Output the listing exactly, without its pictures.

#### Records supplied ####

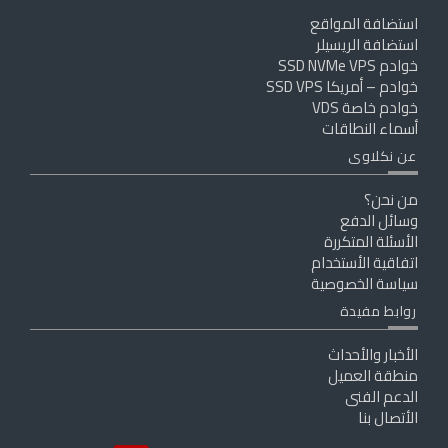
استضافة المواقع
استضافة الريسيلر
خوادم SSD NVMe VPS
خوادم – أمريكا SSD VPS
خوادم خاصة VDS
أسماء النطاقات
عن نكلاوى
من نحن؟
وسائل الدفع
الأسئلة المتكررة
اتفاقية الأستخدام
سياسة الخصوصية
روابط مفيدة
الأخبار والأحداث
منطقة العميل
الدعم الفنى
الأتصال بنا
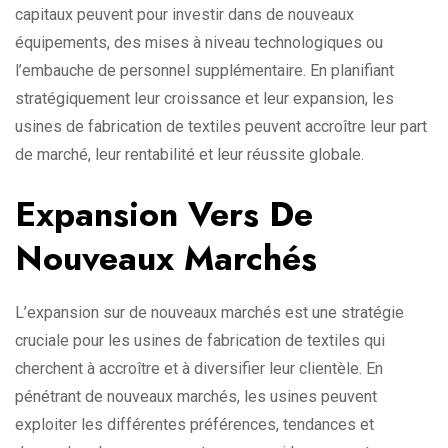
capitaux peuvent pour investir dans de nouveaux
équipements, des mises à niveau technologiques ou
l’embauche de personnel supplémentaire. En planifiant
stratégiquement leur croissance et leur expansion, les
usines de fabrication de textiles peuvent accroître leur part
de marché, leur rentabilité et leur réussite globale.
Expansion Vers De
Nouveaux Marchés
L’expansion sur de nouveaux marchés est une stratégie
cruciale pour les usines de fabrication de textiles qui
cherchent à accroître et à diversifier leur clientèle. En
pénétrant de nouveaux marchés, les usines peuvent
exploiter les différentes préférences, tendances et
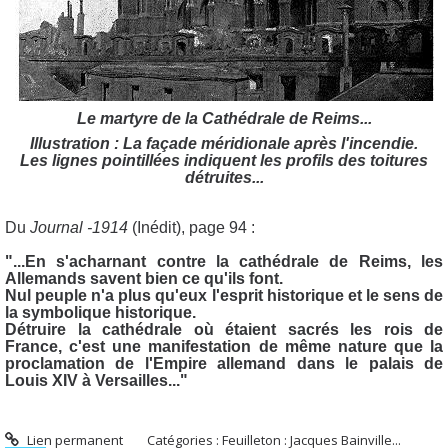
Le martyre de la Cathédrale de Reims...
Illustration : La façade méridionale après l'incendie.
Les lignes pointillées indiquent les profils des toitures
détruites...
Du
Journal -1914
(Inédit), page 94 :
"...En s'acharnant contre la cathédrale de Reims, les
Allemands savent bien ce qu'ils font.
Nul peuple n'a plus qu'eux l'esprit historique et le sens de
la symbolique historique.
Détruire la cathédrale où étaient sacrés les rois de
France, c'est une manifestation de même nature que la
proclamation de l'Empire allemand dans le palais de
Louis XIV à Versailles..."
Lien permanent
Catégories :
Feuilleton : Jacques Bainville...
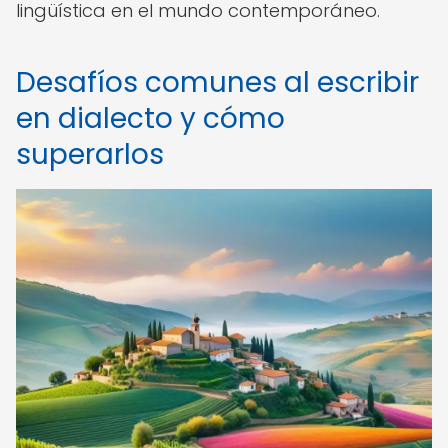
lingüística en el mundo contemporáneo.
Desafíos comunes al escribir
en dialecto y cómo
superarlos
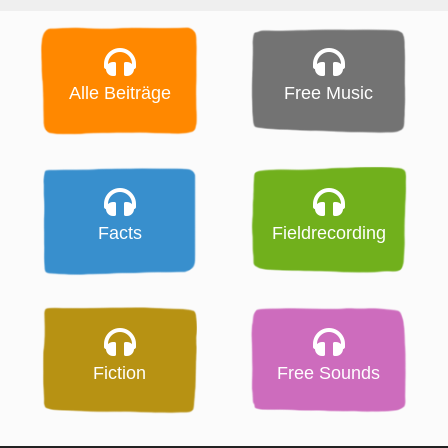
Alle Beiträge
Free Music
Facts
Fieldrecording
Fiction
Free Sounds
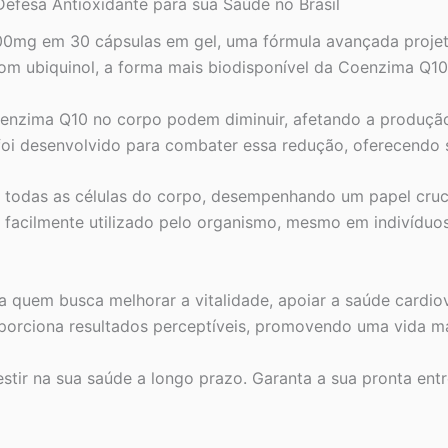
Defesa Antioxidante para sua Saúde no Brasil
Brasil
quantidade
0mg em 30 cápsulas em gel, uma fórmula avançada projetad
om ubiquinol, a forma mais biodisponível da Coenzima Q10
oenzima Q10 no corpo podem diminuir, afetando a produção
oi desenvolvido para combater essa redução, oferecendo s
m todas as células do corpo, desempenhando um papel cruc
r, é facilmente utilizado pelo organismo, mesmo em indiv
a quem busca melhorar a vitalidade, apoiar a saúde cardiov
porciona resultados perceptíveis, promovendo uma vida mai
stir na sua saúde a longo prazo. Garanta a sua pronta ent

####

Solution:
استضافة المواقع
استضافة الريسيلر
خوادم SSD NVMe VPS
خوادم – أمريكا SSD VPS
خوادم خاصة VDS
أسماء النطاقات
عن نكلاوى
من نحن؟
وسائل الدفع
الأسئلة المتكررة
اتفاقية الأستخدام
سياسة الخصوصية
روابط مفيدة
الأخبار والأحداث
منطقة العميل
الدعم الفنى
الأتصال بنا
capitaux peuvent pour investir dans de nouveaux
équipements, des mises à niveau technologiques ou
l’embauche de personnel supplémentaire. En planifiant
stratégiquement leur croissance et leur expansion, les
usines de fabrication de textiles peuvent accroître leur part
de marché, leur rentabilité et leur réussite globale.
Expansion Vers De
Nouveaux Marchés
L’expansion sur de nouveaux marchés est une stratégie
cruciale pour les usines de fabrication de textiles qui
cherchent à accroître et à diversifier leur clientèle. En
pénétrant de nouveaux marchés, les usines peuvent
exploiter les différentes préférences, tendances et
Le martyre de la Cathédrale de Reims...
Illustration : La façade méridionale après l'incendie.
Les lignes pointillées indiquent les profils des toitures
détruites...
Du
Journal -1914
(Inédit), page 94 :
"...En s'acharnant contre la cathédrale de Reims, les
Allemands savent bien ce qu'ils font.
Nul peuple n'a plus qu'eux l'esprit historique et le sens de
la symbolique historique.
Détruire la cathédrale où étaient sacrés les rois de
France, c'est une manifestation de même nature que la
proclamation de l'Empire allemand dans le palais de
Louis XIV à Versailles..."
Lien permanent
Catégories :
Feuilleton : Jacques Bainville...
lingüística en el mundo contemporáneo.
Desafíos comunes al escribir
en dialecto y cómo
superarlos
Alle Beiträge
Free Music
Facts
Fieldrecording
Fiction
Free Sounds
Defesa Antioxidante para sua Saúde no Brasil
Brasil
quantidade
0mg em 30 cápsulas em gel, uma fórmula avançada projetad
om ubiquinol, a forma mais biodisponível da Coenzima Q10
oenzima Q10 no corpo podem diminuir, afetando a produção
oi desenvolvido para combater essa redução, oferecendo s
m todas as células do corpo, desempenhando um papel cruc
r, é facilmente utilizado pelo organismo, mesmo em indiv
a quem busca melhorar a vitalidade, apoiar a saúde cardiov
porciona resultados perceptíveis, promovendo uma vida mai
stir na sua saúde a longo prazo. Garanta a sua pronta ent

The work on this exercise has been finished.